* _TASK TO COMPLETE_:
Go through the data and copy each line where the string "tilbud" appears.
-.-.-
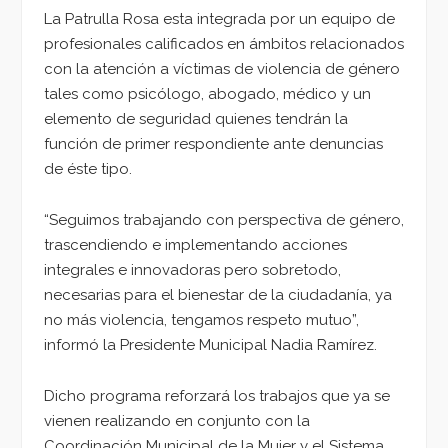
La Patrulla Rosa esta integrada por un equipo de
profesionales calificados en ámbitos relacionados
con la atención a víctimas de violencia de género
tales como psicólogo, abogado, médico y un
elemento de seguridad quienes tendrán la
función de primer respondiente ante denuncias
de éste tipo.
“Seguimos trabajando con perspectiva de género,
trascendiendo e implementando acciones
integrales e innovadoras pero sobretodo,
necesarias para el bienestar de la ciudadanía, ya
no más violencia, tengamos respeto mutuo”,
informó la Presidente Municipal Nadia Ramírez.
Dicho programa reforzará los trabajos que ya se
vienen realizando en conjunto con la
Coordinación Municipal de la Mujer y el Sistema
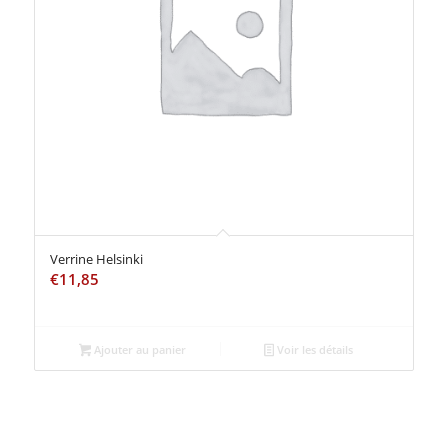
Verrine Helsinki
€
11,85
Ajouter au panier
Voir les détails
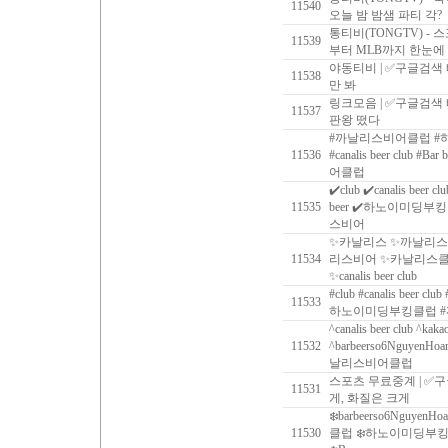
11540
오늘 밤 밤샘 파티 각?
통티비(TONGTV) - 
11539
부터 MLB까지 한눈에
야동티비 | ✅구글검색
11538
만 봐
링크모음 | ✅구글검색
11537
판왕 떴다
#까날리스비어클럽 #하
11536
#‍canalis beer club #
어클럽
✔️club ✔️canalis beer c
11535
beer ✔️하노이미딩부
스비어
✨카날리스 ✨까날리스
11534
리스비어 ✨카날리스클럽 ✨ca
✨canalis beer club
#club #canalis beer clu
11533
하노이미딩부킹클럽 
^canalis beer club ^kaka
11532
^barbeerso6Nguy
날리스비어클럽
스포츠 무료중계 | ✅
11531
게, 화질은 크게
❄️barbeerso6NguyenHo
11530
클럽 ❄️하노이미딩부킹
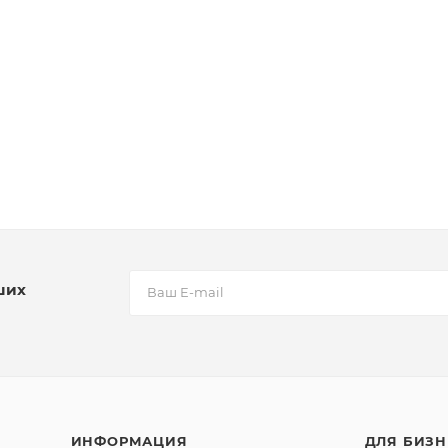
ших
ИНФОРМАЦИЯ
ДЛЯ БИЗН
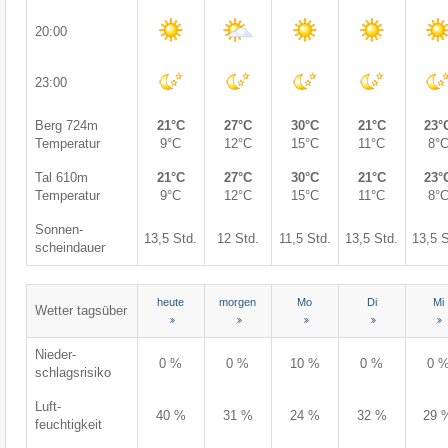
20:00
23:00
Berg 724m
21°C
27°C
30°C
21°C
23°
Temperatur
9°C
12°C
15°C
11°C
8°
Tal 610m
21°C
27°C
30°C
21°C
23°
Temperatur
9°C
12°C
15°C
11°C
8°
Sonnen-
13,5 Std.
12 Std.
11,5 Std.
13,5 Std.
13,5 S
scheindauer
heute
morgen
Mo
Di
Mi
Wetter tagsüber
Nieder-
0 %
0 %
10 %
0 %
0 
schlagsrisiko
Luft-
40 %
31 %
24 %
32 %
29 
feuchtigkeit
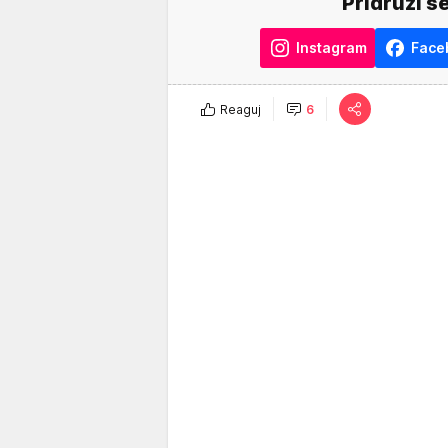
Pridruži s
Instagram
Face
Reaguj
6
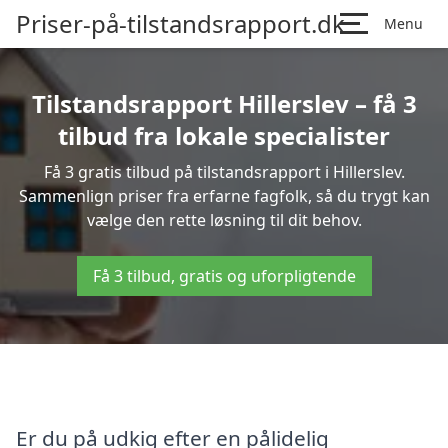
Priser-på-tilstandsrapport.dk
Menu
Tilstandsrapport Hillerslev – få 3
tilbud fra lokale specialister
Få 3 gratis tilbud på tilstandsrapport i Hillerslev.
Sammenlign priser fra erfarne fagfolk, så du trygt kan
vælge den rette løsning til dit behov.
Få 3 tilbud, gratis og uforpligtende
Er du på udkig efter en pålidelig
-.-.-
* _ANSWER TO THIS PROBLEM_:
tilbud fra lokale specialister
Få 3 gratis tilbud på tilstandsrapport i Hillerslev.
Få 3 tilbud, gratis og uforpligtende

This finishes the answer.